Could you copy the records below exactly, keeping none of the images?
(Beginning of Material supplied)
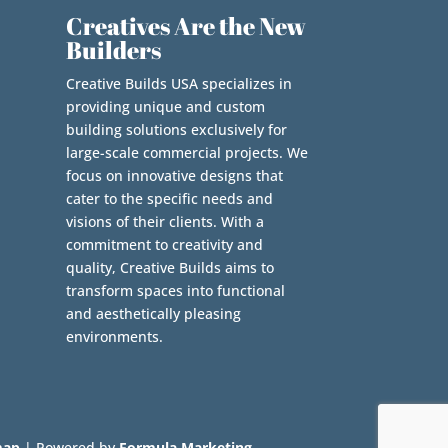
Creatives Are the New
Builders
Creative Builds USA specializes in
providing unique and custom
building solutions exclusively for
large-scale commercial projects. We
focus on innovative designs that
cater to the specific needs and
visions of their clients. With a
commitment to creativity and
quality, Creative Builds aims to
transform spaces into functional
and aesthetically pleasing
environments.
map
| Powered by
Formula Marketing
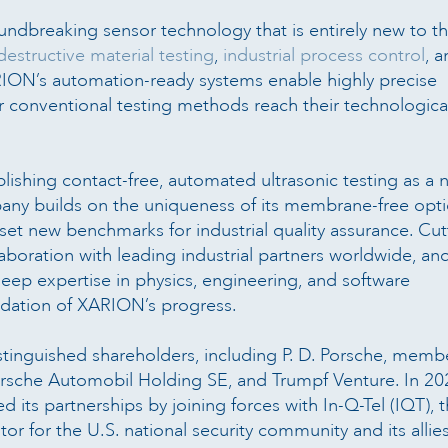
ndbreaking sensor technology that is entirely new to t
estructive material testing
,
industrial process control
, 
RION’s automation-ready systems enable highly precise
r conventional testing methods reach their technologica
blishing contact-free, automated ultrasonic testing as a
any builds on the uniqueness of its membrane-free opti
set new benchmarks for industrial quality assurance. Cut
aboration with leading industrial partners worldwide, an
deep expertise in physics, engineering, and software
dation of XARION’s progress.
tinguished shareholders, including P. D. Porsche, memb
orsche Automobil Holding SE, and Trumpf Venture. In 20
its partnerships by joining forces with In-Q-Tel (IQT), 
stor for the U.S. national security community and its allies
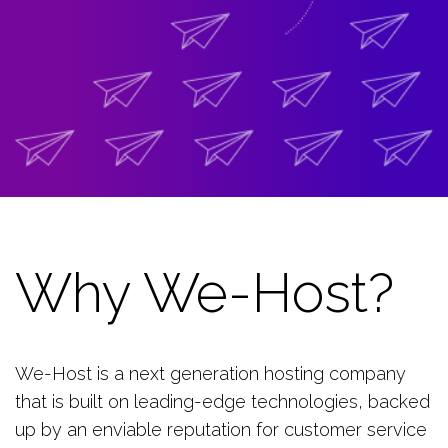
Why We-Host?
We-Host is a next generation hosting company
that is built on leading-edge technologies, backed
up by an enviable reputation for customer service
(End of Material supplied)
• Completed task:
Creatives Are the New
Builders
Creative Builds USA specializes in
providing unique and custom
building solutions exclusively for
large-scale commercial projects. We
focus on innovative designs that
cater to the specific needs and
visions of their clients. With a
commitment to creativity and
quality, Creative Builds aims to
transform spaces into functional
and aesthetically pleasing
environments.
map
| Powered by
Formula Marketing
ndbreaking sensor technology that is entirely new to t
estructive material testing
,
industrial process control
, 
RION’s automation-ready systems enable highly precise
r conventional testing methods reach their technologica
blishing contact-free, automated ultrasonic testing as a
any builds on the uniqueness of its membrane-free opti
set new benchmarks for industrial quality assurance. Cut
aboration with leading industrial partners worldwide, an
deep expertise in physics, engineering, and software
dation of XARION’s progress.
tinguished shareholders, including P. D. Porsche, memb
orsche Automobil Holding SE, and Trumpf Venture. In 20
its partnerships by joining forces with In-Q-Tel (IQT), 
stor for the U.S. national security community and its allies
Why We-Host?
We-Host is a next generation hosting company
that is built on leading-edge technologies, backed
up by an enviable reputation for customer service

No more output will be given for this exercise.